Data is the driving force behind today's information-based society. There is a rapidly increasing demand for specialists who are able to exploit the new wealth of information in large and complex systems.

The programme focuses on modern methods from machine learning and database management that use the power of statistics to build efficient models, make reliable predictions and optimal decisions. The programme provides students with unique skills that are among the most valued on the labour market.

The rapid development of information technologies has led to the overwhelming of society with enormous volumes of information generated by large or complex systems. Applications in IT, telecommunications, business, robotics, economics, medicine, and many other fields generate information volumes that challenge professional analysts. Models and algorithms from machine learning, data mining, statistical visualisation, computational statistics and other computer-intensive statistical methods included in the programme are designed to learn from these complex information volumes. These tools are often used to increase the efficiency and productivity of large and complex systems and also to make them smarter and more autonomous. This naturally makes these tools increasingly popular with both governmental agencies and the private sector.
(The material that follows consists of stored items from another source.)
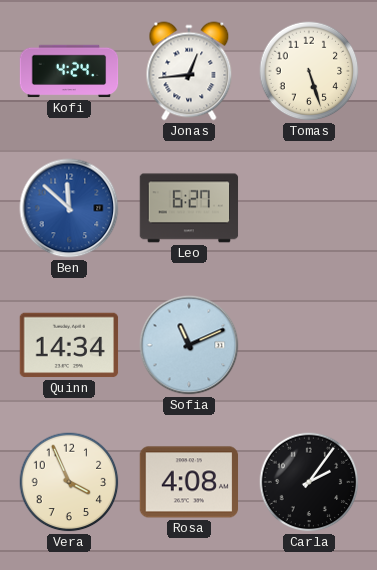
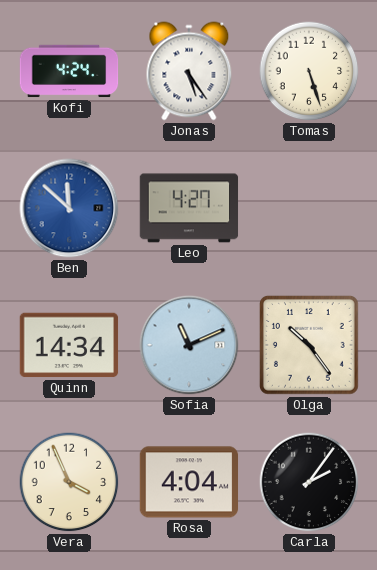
Jonas: 12:44 -> 5:24
Leo: 6:27 -> 4:27
Olga: none -> 10:24
Rosa: 4:08 -> 4:04
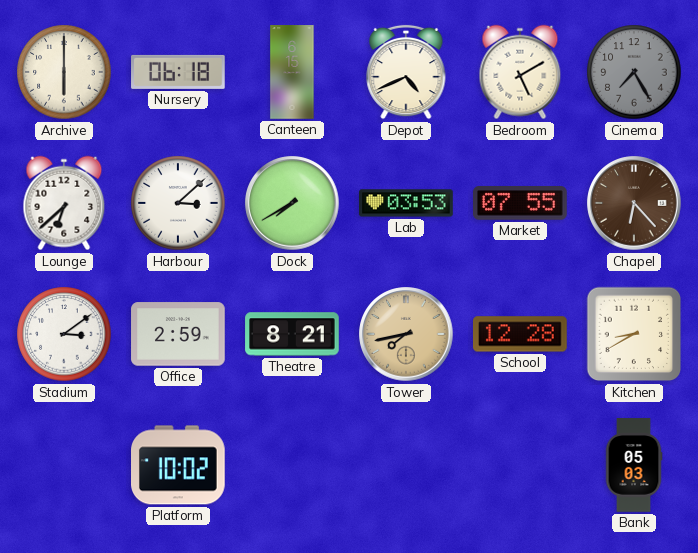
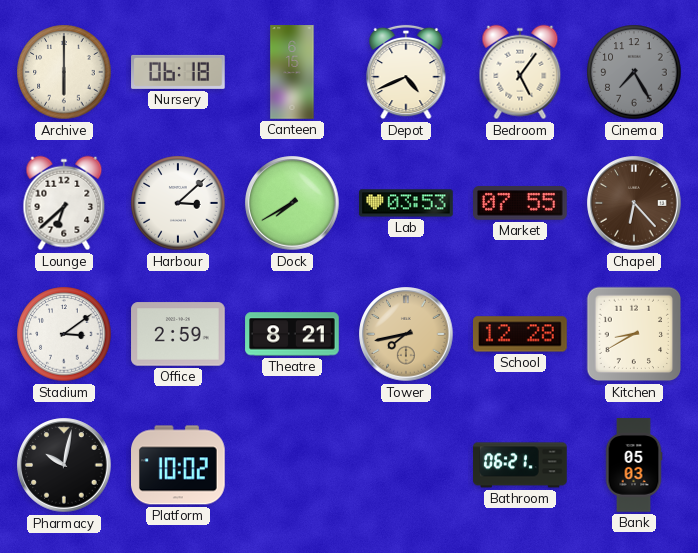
Bedroom: 5:10 -> 5:06
Pharmacy: none -> 10:02
Bathroom: none -> 06:21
The programme is designed for students who have basic knowledge of mathematics, applied mathematics, statistics and computer science and have a bachelor’s degree in one of these areas, or an engineering degree.

Most of the courses included in the programme provide students with deep theoretical knowledge and practical experience from massive amounts of laboratory work.

Students will be given the opportunity to learn:

  • how to use classification methods to improve a mobile phone’s speech recognition software ability to distinguish vowels in a noisy environment
  • how to improve directed marketing by analysing shopping patterns in supermarkets’ scanner databases
  • how to build a spam filter
  • how to provide early warning of a financial crisis by analysing the frequency of crisis-related words in financial media and internet forums
  • how to estimate the effect that new traffic legislation will have on the number of deaths in road accidents
  • how to use a complex DNA microarray dataset to learn about the determinants of cancer
  • how interactive and dynamic graphics can be used to determine the origin of an olive oil sample.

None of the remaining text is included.